Task to carry out: Only lines holding the string "yang" are wanted; copy each one from the material.

Data shown:

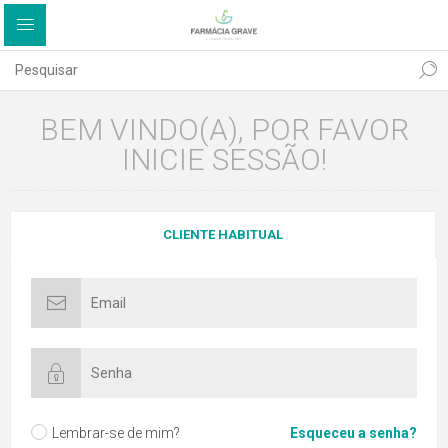
BEM VINDO(A), POR FAVOR
INICIE SESSÃO!
CLIENTE HABITUAL
Lembrar-se de mim?
Esqueceu a senha?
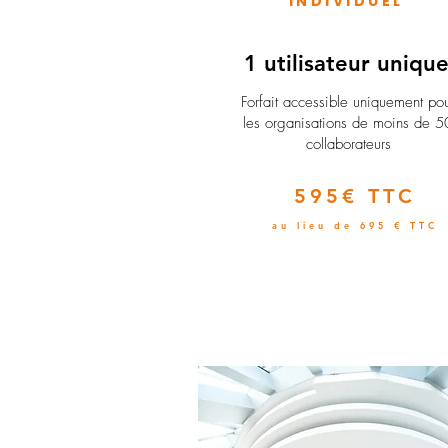
INDIVIDUEL
1 utilisateur uniqu
​Forfait accessible uniquement po
les organisations de moins de 5
collaborateurs
595€ TTC
au lieu de 695 € TTC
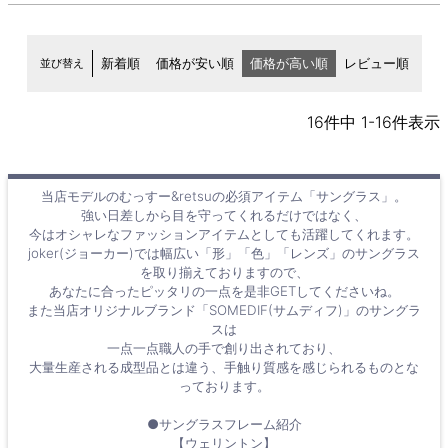
並び替え
新着順
価格が安い順
価格が高い順
レビュー順
16
件中
1
-
16
件表示
当店モデルのむっすー&retsuの必須アイテム「サングラス」。
強い日差しから目を守ってくれるだけではなく、
今はオシャレなファッションアイテムとしても活躍してくれます。
joker(ジョーカー)では幅広い「形」「色」「レンズ」のサングラス
を取り揃えておりますので、
あなたに合ったピッタリの一点を是非GETしてくださいね。
また当店オリジナルブランド「SOMEDIF(サムディフ)」のサングラ
スは
一点一点職人の手で創り出されており、
大量生産される成型品とは違う、手触り質感を感じられるものとな
っております。
●サングラスフレーム紹介
【ウェリントン】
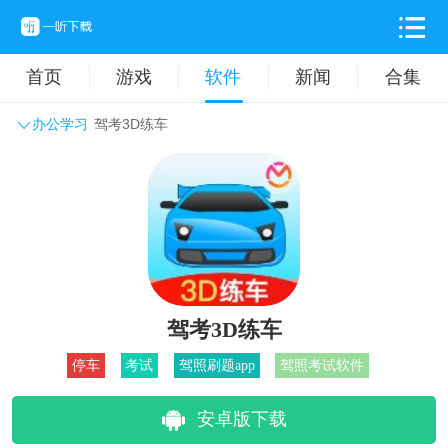
首页
游戏
软件
新闻
合集
办公学习
驾考3D练车
系统工具
主题壁纸
旅游出行
生活实用
办公学习
拍摄美化
时尚购物
其它软件
驾考3D练车
停车
考试
驾照刷题app
驾照考试软件
安卓版下载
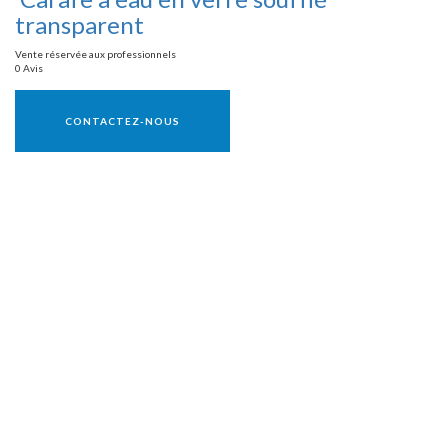
transparent
Vente réservée aux professionnels
0 Avis
Vente réservée aux professionnels
CONTACTEZ-NOUS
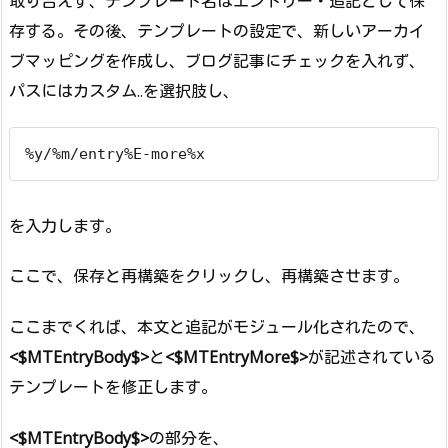
取り合えず、テンプレート名はエントリー・追記として保
存する。その後、テンプレートの設定で、新しいアーカイ
ブマッピングを作成し、ブログ記事にチェックを入れず、
パスにはカスタム..を選択肢し、
%y/%m/entry%E-more%x
を入力します。
ここで、保存と再構築をクリックし、再構築させます。
ここまでくれば、本文と追記がモジュール化されたので、
<$MTEntryBody$>
と
<$MTEntryMore$>
が記述されている
テンプレートを修正します。
<$MTEntryBody$>
の部分を、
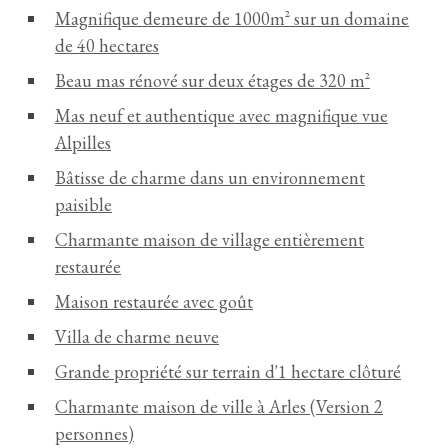
Magnifique demeure de 1000m² sur un domaine
de 40 hectares
Beau mas rénové sur deux étages de 320 m²
Mas neuf et authentique avec magnifique vue
Alpilles
Bâtisse de charme dans un environnement
paisible
Charmante maison de village entièrement
restaurée
Maison restaurée avec goût
Villa de charme neuve
Grande propriété sur terrain d'1 hectare clôturé
Charmante maison de ville à Arles (Version 2
personnes)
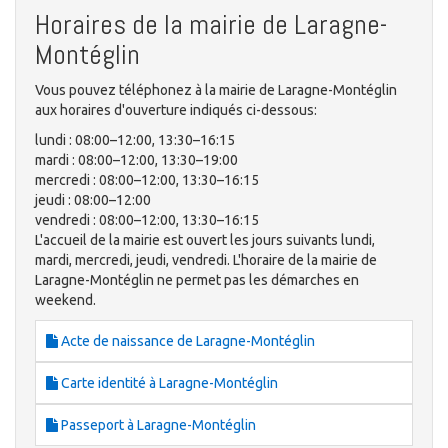
Horaires de la mairie de Laragne-
Montéglin
Vous pouvez téléphonez à la mairie de Laragne-Montéglin
aux horaires d'ouverture indiqués ci-dessous:
lundi : 08:00–12:00, 13:30–16:15
mardi : 08:00–12:00, 13:30–19:00
mercredi : 08:00–12:00, 13:30–16:15
jeudi : 08:00–12:00
vendredi : 08:00–12:00, 13:30–16:15
L'accueil de la mairie est ouvert les jours suivants lundi,
mardi, mercredi, jeudi, vendredi. L'horaire de la mairie de
Laragne-Montéglin ne permet pas les démarches en
weekend.
Acte de naissance de Laragne-Montéglin
Carte identité à Laragne-Montéglin
Passeport à Laragne-Montéglin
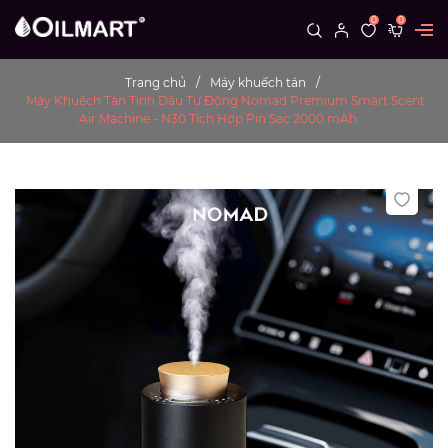
0
0
Trang chủ
Máy khuếch tán
Máy Khuếch Tán Tinh Dầu Tự Động Nomad Premium Smart Scent
Air Machine - N30 Tích Hợp Pin Sạc 2000 mAh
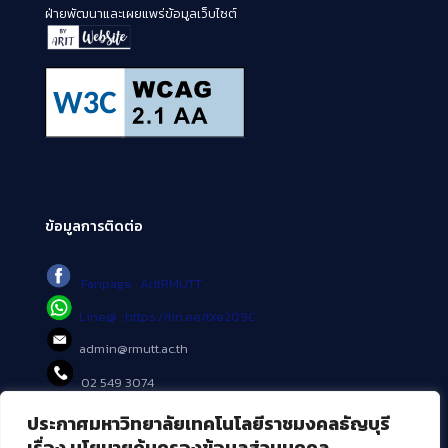
ฝ่ายพัฒนาและเผยแพร่ข้อมูลเว็บไซต์
ข้อมูลการติดต่อ
Fanpage : AritRMUTT
Line@ : https://lin.ee/tXe209C
admin@rmutt.ac.th
02 549 3074
ประกาศมหาวิทยาลัยเทคโนโลยีราชมงคลธัญบุรี
บริการอื่นๆ ของ สวส.
เรื่อง นโยบายคุ้มครองข้อมูลส่วนบุคคล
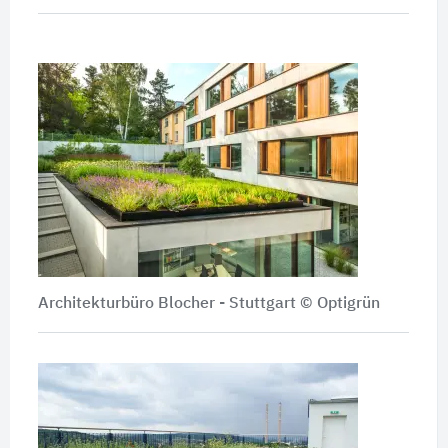
Architekturbüro Blocher - Stuttgart
© Optigrün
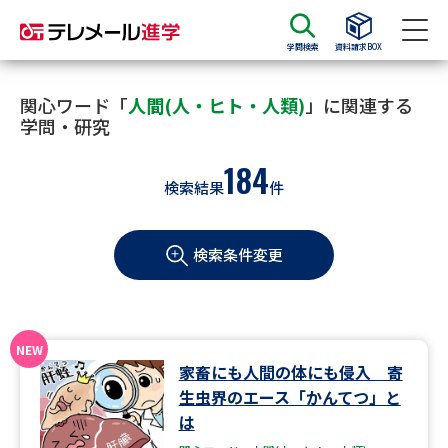
学問検索
資料請求BOX
資料請求
資料検索
関心ワード「
人間(人・ヒト・人類)
」に関連する
学問・研究
184
大学・短大の資料種類から請求
検索結果
件
大学パンフ
学部・学科パンフ
検索条件変更
総合型選抜・学校推薦型選抜 募
大学入学共通テスト利用選抜の
集要項＆願書
募集要項＆願書
過去問題集
家畜にも人間の体にも侵入 寄
大学・短大以外の資料から請求
生虫界のエース「かんてつ」と
は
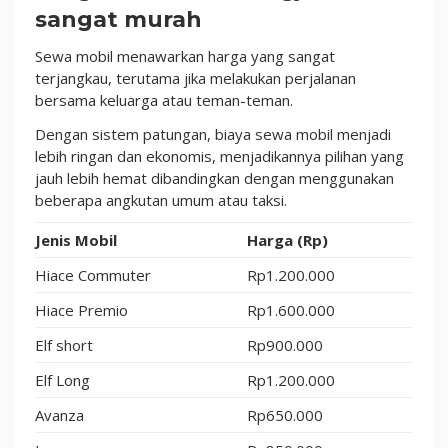
sangat murah
Sewa mobil menawarkan harga yang sangat
terjangkau, terutama jika melakukan perjalanan
bersama keluarga atau teman-teman.
Dengan sistem patungan, biaya sewa mobil menjadi
lebih ringan dan ekonomis, menjadikannya pilihan yang
jauh lebih hemat dibandingkan dengan menggunakan
beberapa angkutan umum atau taksi.
Jenis Mobil
Harga (Rp)
Hiace Commuter
Rp1.200.000
Hiace Premio
Rp1.600.000
Elf short
Rp900.000
Elf Long
Rp1.200.000
Avanza
Rp650.000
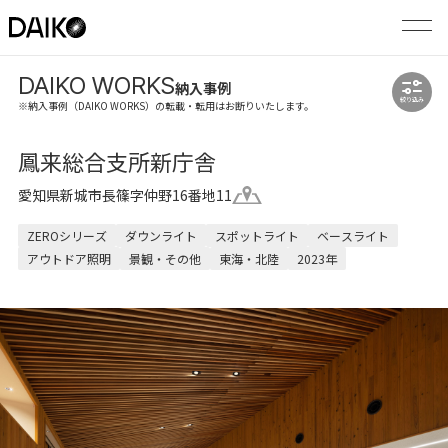
DAIKO WORKS
納入事例
絞り込み
※納入事例（DAIKO WORKS）の転載・転用はお断りいたします。
鳳来総合支所新庁舎
愛知県新城市長篠字仲野16番地11
ZEROシリーズ
ダウンライト
スポットライト
ベースライト
アウトドア照明
景観・その他
東海・北陸
2023年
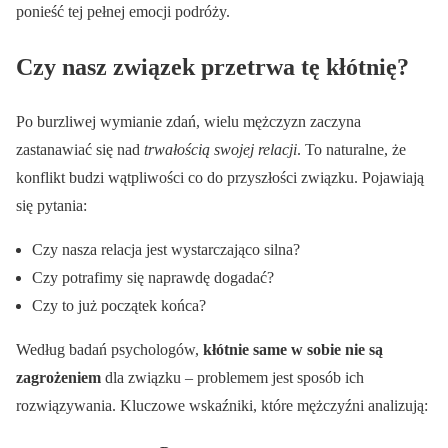
ponieść tej pełnej emocji podróży.
Czy nasz związek przetrwa tę kłótnię?
Po burzliwej wymianie zdań, wielu mężczyzn zaczyna
zastanawiać się nad
trwałością swojej relacji
. To naturalne, że
konflikt budzi wątpliwości co do przyszłości związku. Pojawiają
się pytania:
Czy nasza relacja jest wystarczająco silna?
Czy potrafimy się naprawdę dogadać?
Czy to już początek końca?
Według badań psychologów,
kłótnie same w sobie nie są
zagrożeniem
dla związku – problemem jest sposób ich
rozwiązywania. Kluczowe wskaźniki, które mężczyźni analizują:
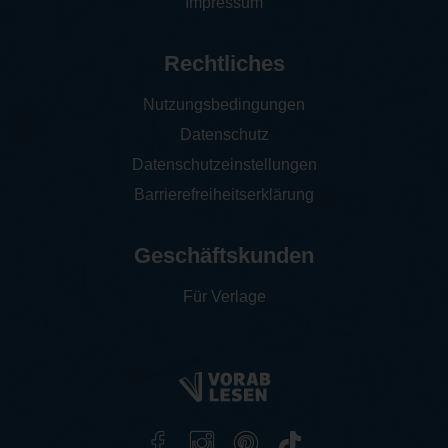
Impressum
Rechtliches
Nutzungsbedingungen
Datenschutz
Datenschutzeinstellungen
Barrierefreiheitserklärung
Geschäftskunden
Für Verlage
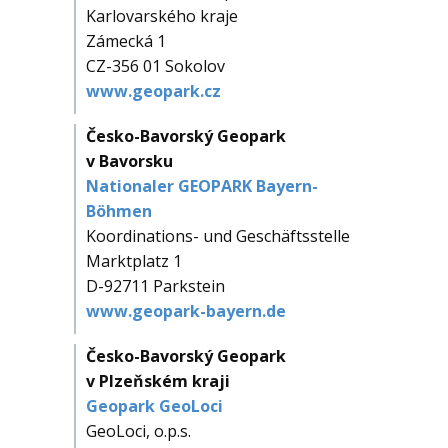
Karlovarského kraje
Zámecká 1
CZ-356 01 Sokolov
www.geopark.cz
Česko-Bavorský Geopark
v Bavorsku
Nationaler GEOPARK Bayern-
Böhmen
Koordinations- und Geschäftsstelle
Marktplatz 1
D-92711 Parkstein
www.geopark-bayern.de
Česko-Bavorský Geopark
v Plzeňském kraji
Geopark GeoLoci
GeoLoci, o.p.s.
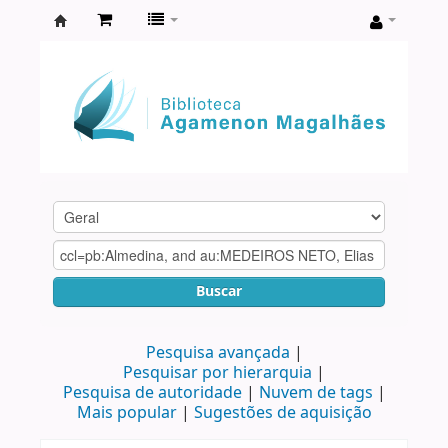
Biblioteca
Agamenon
Magalhães
Buscar
Pesquisa avançada
Pesquisar por hierarquia
Pesquisa de autoridade
Nuvem de tags
Mais popular
Sugestões de aquisição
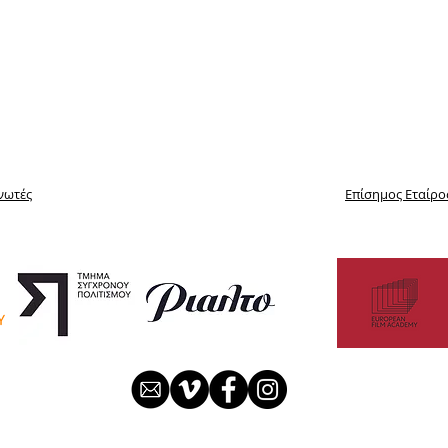
νωτές
Επίσημος Εταίρο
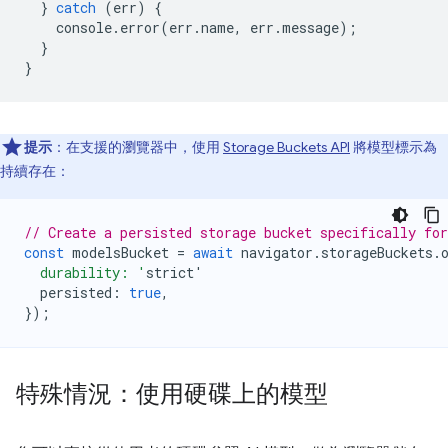
}
catch
(
err
)
{
console
.
error
(
err
.
name
,
err
.
message
);
}
}
提示
：在支援的瀏覽器中，使用
Storage Buckets API
將模型標示為
持續存在：
// Create a persisted storage bucket specifically fo
const
modelsBucket
=
await
navigator
.
storageBuckets
.
  durability: '
strict
'
persisted
:
true
,
});
特殊情況：使用硬碟上的模型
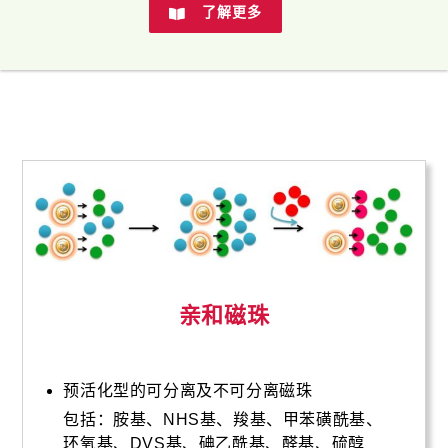
了解更多
亲和磁珠
预活化型的可分离及不可分离磁珠
包括：胺基、NHS基、羧基、甲苯磺酰基、
环氧基、DVS基、碘乙酰基、醛基、硫醇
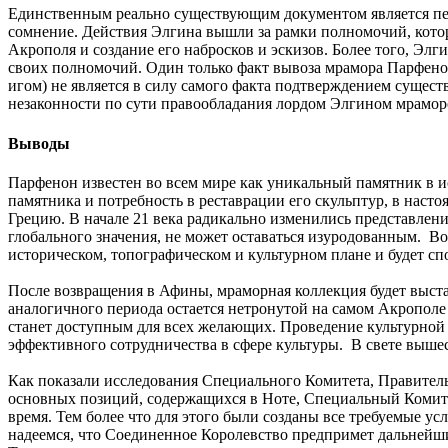
Единственным реально существующим документом является пере
сомнение. Действия Элгина вышли за рамки полномочий, кото
Акрополя и создание его набросков и эскизов. Более того, Элг
своих полномочий. Один только факт вывоза мрамора Парфенон
игом) не является в силу самого факта подтверждением сущест
незаконности по сути правообладания лордом Элгином мрамо
Выводы
Парфенон известен во всем мире как уникальный памятник в и
памятника и потребность в реставрации его скульптур, в нас
Грецию. В начале 21 века радикально изменились представлен
глобального значения, не может оставаться изуродованным. В
историческом, топографическом и культурном плане и будет сп
После возвращения в Афины, мраморная коллекция будет выста
аналогичного периода остается нетронутой на самом Акрополе 
станет доступным для всех желающих. Проведение культурной
эффективного сотрудничества в сфере культуры. В свете выше
Как показали исследования Специального Комитета, Правительс
основных позиций, содержащихся в Ноте, Специальный Комит
время. Тем более что для этого были созданы все требуемые 
надеемся, что Соединенное Королевство предпримет дальнейш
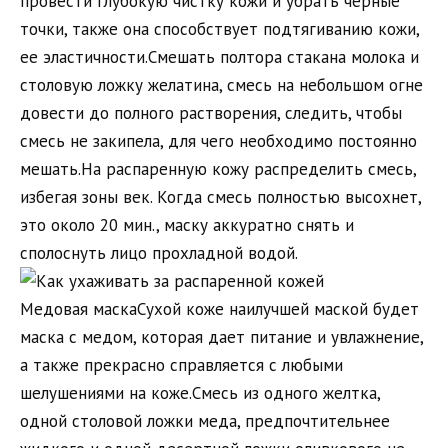
провести глубокую чистку кожи и убрать черные
точки, также она способствует подтягиванию кожи,
ее эластичности.Смешать полтора стакана молока и
столовую ложку желатина, смесь на небольшом огне
довести до полного растворения, следить, чтобы
смесь не закипела, для чего необходимо постоянно
мешать.На распаренную кожу распределить смесь,
избегая зоны век. Когда смесь полностью высохнет,
это около 20 мин., маску аккуратно снять и
сполоснуть лицо прохладной водой.
Медовая маскаСухой коже наилучшей маской будет
маска с медом, которая дает питание и увлажнение,
а также прекрасно справляется с любыми
шелушениями на коже.Смесь из одного желтка,
одной столовой ложки меда, предпочтительнее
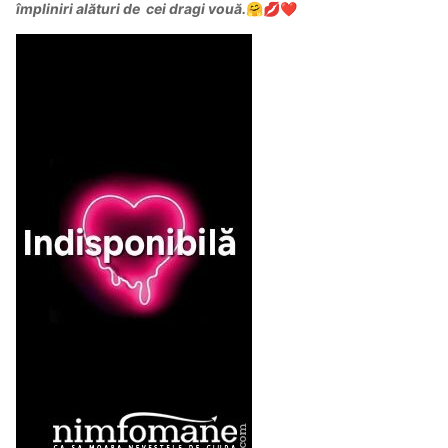
împliniri alături de cei dragi vouă.
🤗
💋
❤️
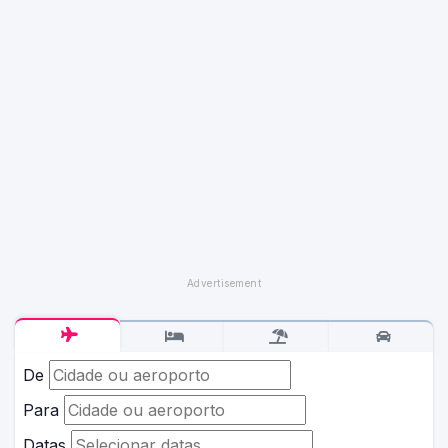
De
Para
Datas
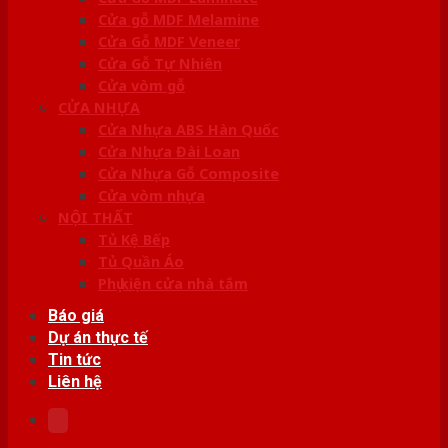
Cửa gỗ MDF Melamine
Cửa Gỗ MDF Veneer
Cửa Gỗ Tự Nhiên
Cửa vòm gỗ
CỬA NHỰA
Cửa Nhựa ABS Hàn Quốc
Cửa Nhựa Đài Loan
Cửa Nhựa Gỗ Composite
Cửa vòm nhựa
NỘI THẤT
Tủ Kệ Bếp
Tủ Quần Áo
Phụ kiện cửa nhà tắm
Báo giá
Dự án thực tế
Tin tức
Liên hệ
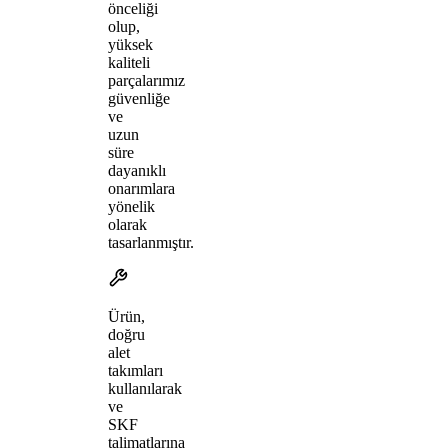
önceliği
olup,
yüksek
kaliteli
parçalarımız
güvenliğe
ve
uzun
süre
dayanıklı
onarımlara
yönelik
olarak
tasarlanmıştır.
Ürün,
doğru
alet
takımları
kullanılarak
ve
SKF
talimatlarına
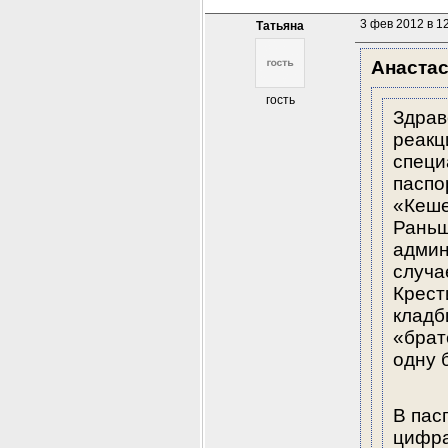
3 фев 2012 в 1
Татьяна
Анаста
гость
Здрав
реакц
специ
паспо
«Кеше
Раньш
админ
случа
Крест
кладб
«брат
одну 
В пас
цифра 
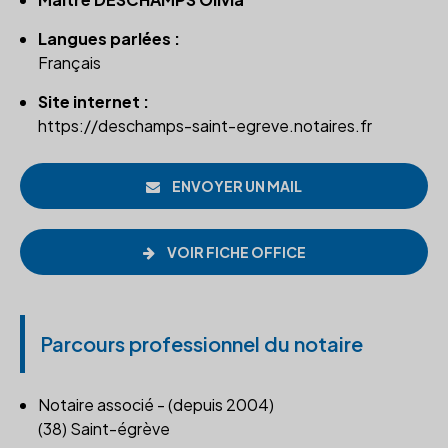
Langues parlées :
Français
Site internet :
https://deschamps-saint-egreve.notaires.fr
ENVOYER UN MAIL
VOIR FICHE OFFICE
Parcours professionnel du notaire
Notaire associé - (depuis 2004)
(38) Saint-égrève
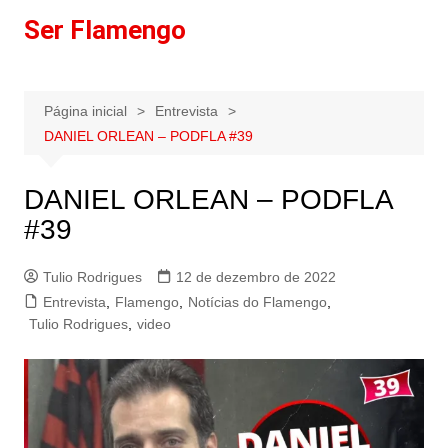
Ir
Ser Flamengo
para
o
conteúdo
Página inicial
Entrevista
DANIEL ORLEAN – PODFLA #39
DANIEL ORLEAN – PODFLA
#39
Tulio Rodrigues
12 de dezembro de 2022
Entrevista
,
Flamengo
,
Notícias do Flamengo
,
Tulio Rodrigues
,
video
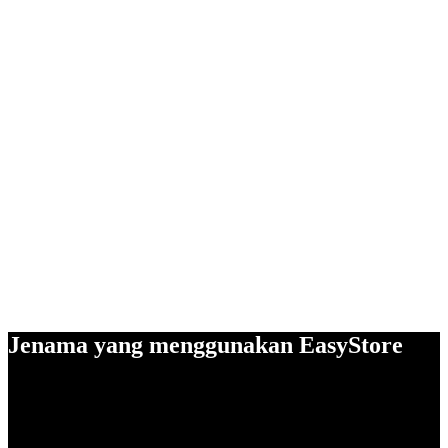
Jenama yang menggunakan EasyStore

Output of the exercise:
Sewa mobil menawarkan harga yang sangat
lebih ringan dan ekonomis, menjadikannya pilihan yang
Jenama yang menggunakan EasyStore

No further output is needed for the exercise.